BEGIN Material for this exercise

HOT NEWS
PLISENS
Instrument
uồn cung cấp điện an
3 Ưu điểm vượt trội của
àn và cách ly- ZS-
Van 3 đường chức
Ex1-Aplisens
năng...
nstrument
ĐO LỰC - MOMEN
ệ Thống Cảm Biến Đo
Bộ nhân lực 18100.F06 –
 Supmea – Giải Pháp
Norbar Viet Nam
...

END Material for this exercise
BEGIN Material for this exercise

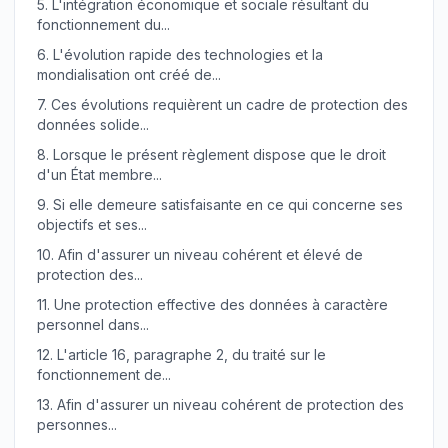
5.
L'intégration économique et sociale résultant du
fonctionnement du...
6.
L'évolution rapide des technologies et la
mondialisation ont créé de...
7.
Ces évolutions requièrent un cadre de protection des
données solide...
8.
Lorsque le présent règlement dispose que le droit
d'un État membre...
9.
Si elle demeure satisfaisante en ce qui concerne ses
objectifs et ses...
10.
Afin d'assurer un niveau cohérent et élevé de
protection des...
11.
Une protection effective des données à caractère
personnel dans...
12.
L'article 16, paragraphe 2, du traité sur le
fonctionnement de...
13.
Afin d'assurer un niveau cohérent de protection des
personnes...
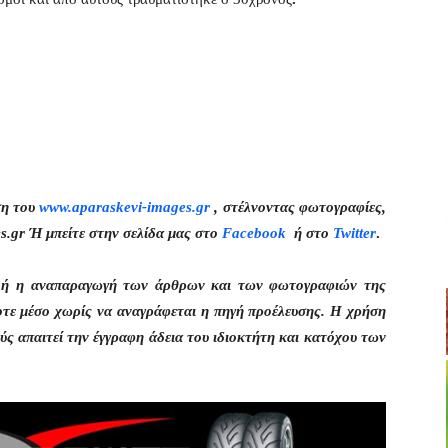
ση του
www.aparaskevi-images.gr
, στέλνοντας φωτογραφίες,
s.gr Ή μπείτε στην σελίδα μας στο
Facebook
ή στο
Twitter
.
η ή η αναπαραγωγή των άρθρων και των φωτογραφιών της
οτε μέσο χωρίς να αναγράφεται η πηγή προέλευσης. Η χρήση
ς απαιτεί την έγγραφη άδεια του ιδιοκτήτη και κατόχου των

END Material for this exercise
BEGIN Material for this exercise

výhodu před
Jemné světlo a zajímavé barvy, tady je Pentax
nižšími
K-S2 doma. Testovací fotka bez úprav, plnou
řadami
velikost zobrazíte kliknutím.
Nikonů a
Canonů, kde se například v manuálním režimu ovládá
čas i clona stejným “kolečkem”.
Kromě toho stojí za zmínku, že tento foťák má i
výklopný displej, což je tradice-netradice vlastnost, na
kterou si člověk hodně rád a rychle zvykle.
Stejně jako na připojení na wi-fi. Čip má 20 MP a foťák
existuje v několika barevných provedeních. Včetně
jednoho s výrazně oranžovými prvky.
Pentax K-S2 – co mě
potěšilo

END Material for this exercise

■ What is required ■
Copy word for word only the lines above from the one with "Lorsque le présent" through the one with "ς απαιτεί την". Leave pictures out.

■ Problem solution ■
Lorsque le présent règlement dispose que le droit
d'un État membre...
9.
Si elle demeure satisfaisante en ce qui concerne ses
objectifs et ses...
10.
Afin d'assurer un niveau cohérent et élevé de
protection des...
11.
Une protection effective des données à caractère
personnel dans...
12.
L'article 16, paragraphe 2, du traité sur le
fonctionnement de...
13.
Afin d'assurer un niveau cohérent de protection des
personnes...
ση του
www.aparaskevi-images.gr
, στέλνοντας φωτογραφίες,
s.gr Ή μπείτε στην σελίδα μας στο
Facebook
ή στο
Twitter
.
η ή η αναπαραγωγή των άρθρων και των φωτογραφιών της
οτε μέσο χωρίς να αναγράφεται η πηγή προέλευσης. Η χρήση
ς απαιτεί την έγγραφη άδεια του ιδιοκτήτη και κατόχου των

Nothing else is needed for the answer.